La nouvelle se répandit comme une traînée de poudre. Le hamster de la classe de madame Laviolette avait disparu. Évasion? Kidnapping? La cage était bel et bien ouverte. L’institutrice organisa aussitôt une battue1 pour retrouver le disparu. La boîte de retailles, la corbeille à papier, les interstices du radiateur, les pupitres, tout fut méticuleusement fouillé par la classe. En vain. Un avis de recherche fut lancé à travers l’école. Devant le manque de motivation des élèves des autres classes, la direction promit une récompense. On ajouta sur les affiches: «Congé de devoirs pour qui retrouve Pogo». L’école entière fut mobilisée. Les enfants ratissaient les couloirs, questionnaient le concierge. Les professeurs constituèrent une cagnotte2. La direction était submergée d’appels. Les rumeurs avaient transformé le hamster en ours vorace. Un communiqué fut envoyé aux parents. Le port d’armes était interdit. L’école assurait la protection des élèves. Néanmoins certains professeurs, prêts à toute éventualité, ne se déplaçaient plus sans moulée et bâtonnets de carottes. La faim décuplait les forces d’un animal, c’était connu.

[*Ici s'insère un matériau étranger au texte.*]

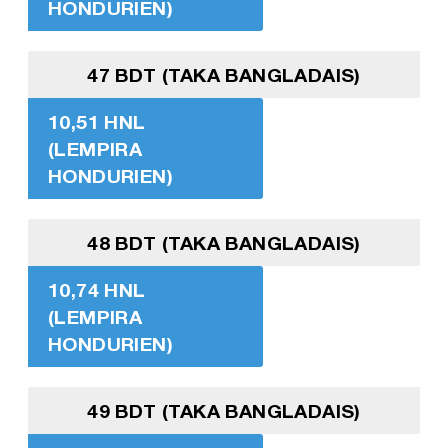
HONDURIEN)
47 BDT (TAKA BANGLADAIS)
10,51 HNL
(LEMPIRA
HONDURIEN)
48 BDT (TAKA BANGLADAIS)
10,74 HNL
(LEMPIRA
HONDURIEN)
49 BDT (TAKA BANGLADAIS)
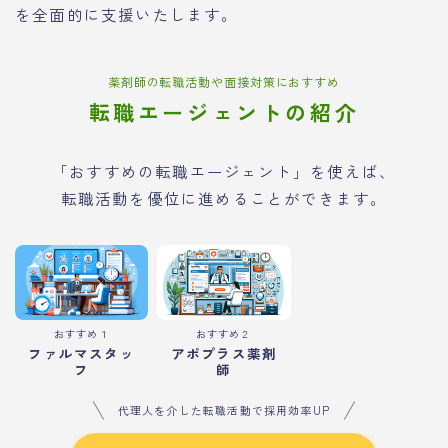
を全面的に支援いたします。
薬剤師の転職活動や面接対策におすすめ
転職エージェントの紹介
「おすすめの転職エージェント」を使えば、
転職活動を優位に進めることができます。
おすすめ１
おすすめ２
ファルマスタッ
アポプラス薬剤
フ
師
代理人を介した転職活動で採用効率UP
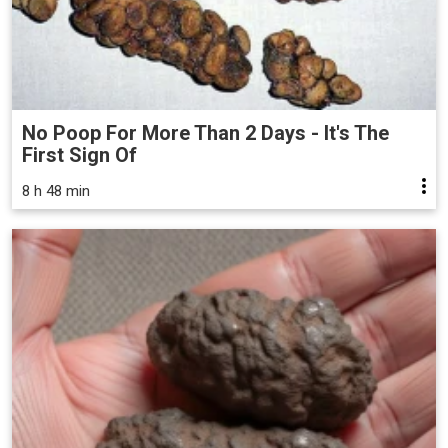
No Poop For More Than 2 Days - It's The
First Sign Of
8 h 48 min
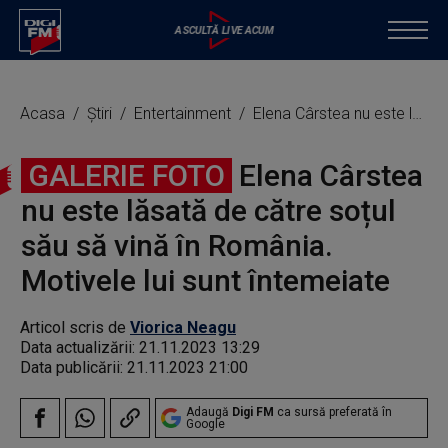
Acasa
Știri
Entertainment
Elena Cârstea nu este lăsată de către soțul său să vină în România. Motivele lui sunt întemeiate
GALERIE FOTO
Elena Cârstea
nu este lăsată de către soțul
său să vină în România.
Motivele lui sunt întemeiate
Articol scris de
Viorica Neagu
Data actualizării:
21.11.2023 13:29
Data publicării:
21.11.2023 21:00
Adaugă
Digi FM
ca sursă preferată în
Google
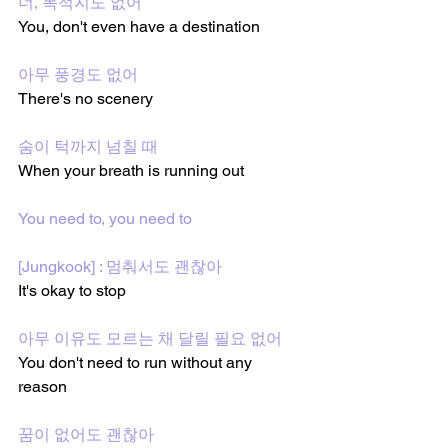
너, 목적지도 없어
You, don't even have a destination
아무 풍경도 없어
There's no scenery
숨이 턱까지 넘칠 때
When your breath is running out
You need to, you need to
[Jungkook] : 멈춰서도 괜찮아
It's okay to stop
아무 이유도 모르는 채 달릴 필요 없어
You don't need to run without any 
reason
꿈이 없어도 괜찮아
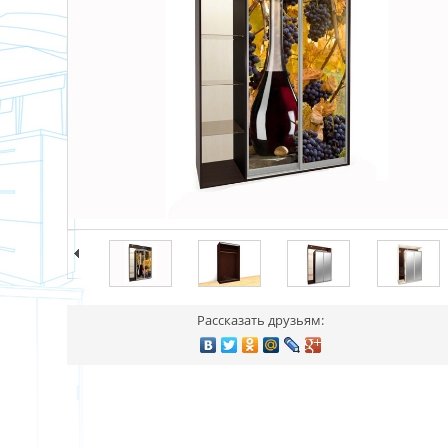
Рассказать друзьям:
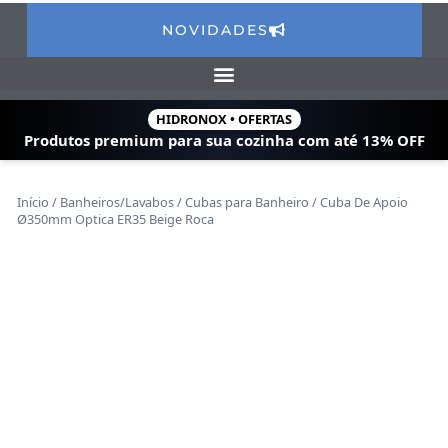
NOVIDADES
HIDRONOX • OFERTAS
Produtos premium para sua cozinha com
até 13% OFF
Início
/
Banheiros/Lavabos
/
Cubas para Banheiro
/ Cuba De Apoio
Ø350mm Optica ER35 Beige Roca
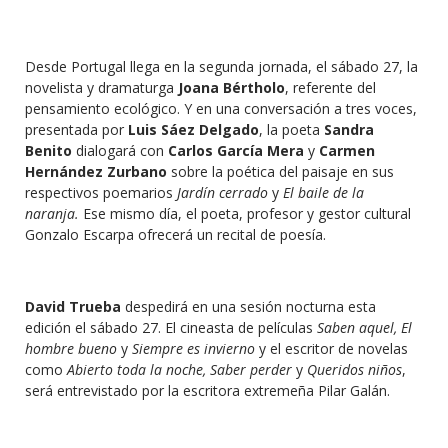
Desde Portugal llega en la segunda jornada, el sábado 27, la
novelista y dramaturga
Joana Bértholo
, referente del
pensamiento ecológico. Y en una conversación a tres voces,
presentada por
Luis Sáez Delgado
, la poeta
Sandra
Benito
dialogará con
Carlos García Mera
y
Carmen
Hernández Zurbano
sobre la poética del paisaje en sus
respectivos poemarios
Jardín cerrado
y
El baile de la
naranja.
Ese mismo día, el poeta, profesor y gestor cultural
Gonzalo Escarpa ofrecerá un recital de poesía.
David Trueba
despedirá en una sesión nocturna esta
edición el sábado 27. El cineasta de películas
Saben aquel, El
hombre bueno
y
Siempre es invierno
y el escritor de novelas
como
Abierto toda la noche, Saber perder
y
Queridos niños
,
será entrevistado por la escritora extremeña Pilar Galán.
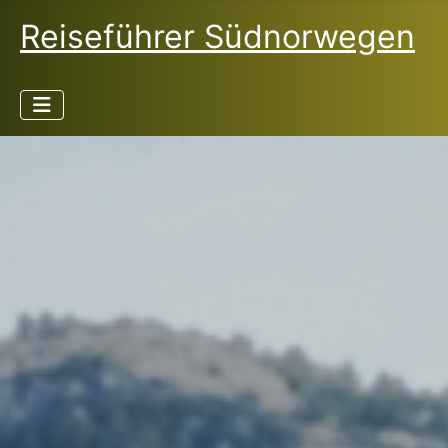
Reiseführer Südnorwegen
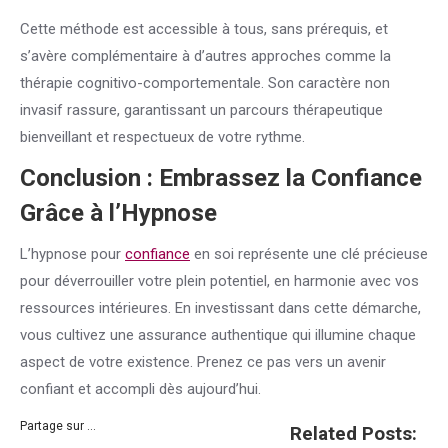
Cette méthode est accessible à tous, sans prérequis, et
s’avère complémentaire à d’autres approches comme la
thérapie cognitivo-comportementale. Son caractère non
invasif rassure, garantissant un parcours thérapeutique
bienveillant et respectueux de votre rythme.
Conclusion : Embrassez la
Confiance
Grâce à l’Hypnose
L’hypnose pour
confiance
en soi représente une clé précieuse
pour déverrouiller votre plein potentiel, en harmonie avec vos
ressources intérieures. En investissant dans cette démarche,
vous cultivez une assurance authentique qui illumine chaque
aspect de votre existence. Prenez ce pas vers un avenir
confiant et accompli dès aujourd’hui.
Partage sur ...
Related Posts:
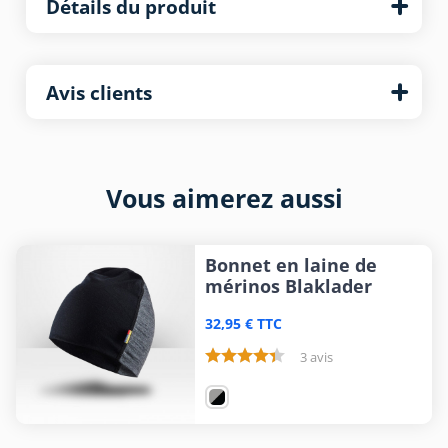
Détails du produit
Avis clients
Vous aimerez aussi
Bonnet en laine de
mérinos Blaklader
32,95 € TTC
3 avis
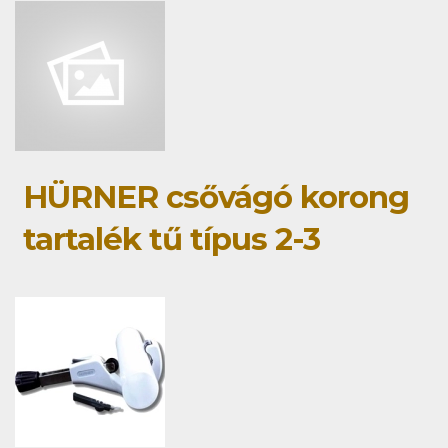
HÜRNER csővágó korong
tartalék tű típus 2-3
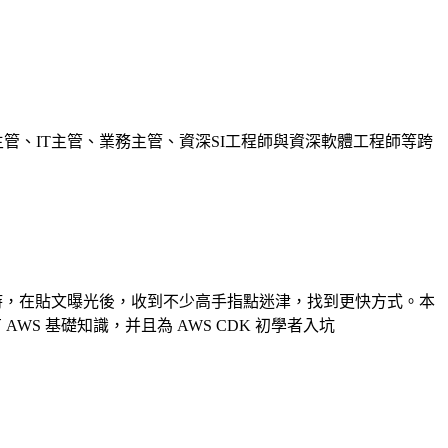
、IT主管、業務主管、資深SI工程師與資深軟體工程師等跨
CDK 搭建。同時，在貼文曝光後，收到不少高手指點迷津，找到更快方式。本
擁有 AWS 基礎知識，并且為 AWS CDK 初學者入坑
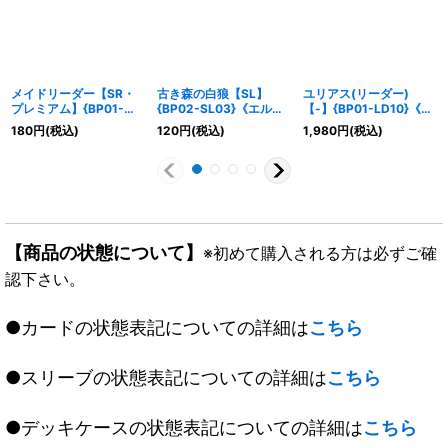
メイドリーダー【SR・
古き森の白狼【SL】
ユリアス(リーダー)
プレミアム】{BP01-
{BP02-SL03}《エル
【-】{BP01-LD10}《ナ
P07}《ロイヤル》
フ》
イトメア》
180
円
(税込)
120
円
(税込)
1,980
円
(税込)
【商品の状態について】
※初めて購入される方は必ずご確
認下さい。
●カードの状態表記についての詳細は
こちら
●スリーブの状態表記についての詳細は
こちら
●デッキケースの状態表記についての詳細は
こちら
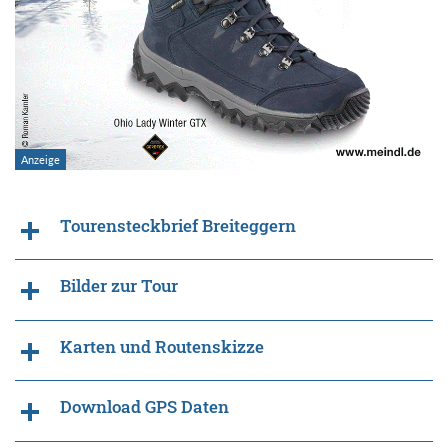
Tourensteckbrief Breiteggern
Bilder zur Tour
Karten und Routenskizze
Download GPS Daten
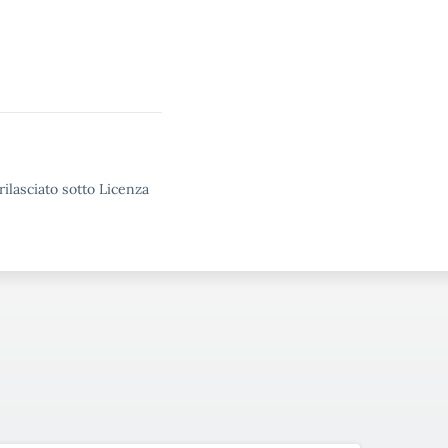
rilasciato sotto Licenza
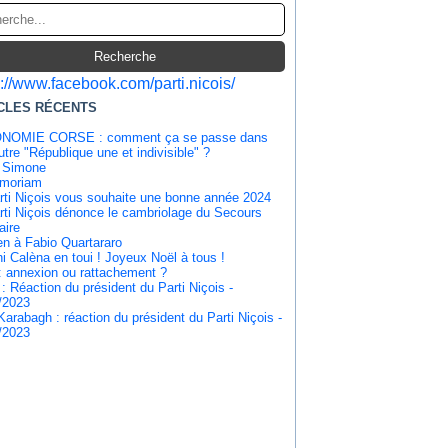
s://www.facebook.com/parti.nicois/
CLES RÉCENTS
NOMIE CORSE : comment ça se passe dans
tre "République une et indivisible" ?
 Simone
emoriam
rti Niçois vous souhaite une bonne année 2024
rti Niçois dénonce le cambriolage du Secours
aire
en à Fabio Quartararo
i Calèna en toui ! Joyeux Noël à tous !
: annexion ou rattachement ?
 : Réaction du président du Parti Niçois -
/2023
Karabagh : réaction du président du Parti Niçois -
/2023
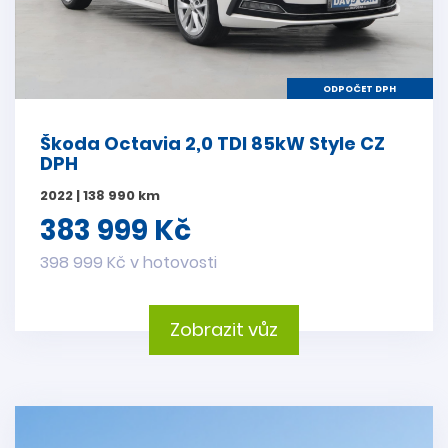
ODPOČET DPH
Škoda Octavia 2,0 TDI 85kW Style CZ
DPH
2022 | 138 990 km
383 999 Kč
398 999 Kč v hotovosti
Zobrazit vůz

À une réunion de parents, la direction suggéra qu’il serait prudent de faire vacciner les élèves. À l’air libre, Pogo avait pu attraper la rage. Oui, les professeurs avaient été formés pour agir en cas d’urgence, ce qui avait coûté une fortune à l’école en heures supplémentaires. Oui, l’école travaillait conjointement avec la SPCA.
Après une semaine fébrile mais sans résultat, il fallut reprendre le cahier de devoirs. Certains parents au cœur de pierre s’étaient plaints: ils n’envoyaient pas leurs enfants à l’école pour qu’ils passent leurs journées à courir après une touffe de poils.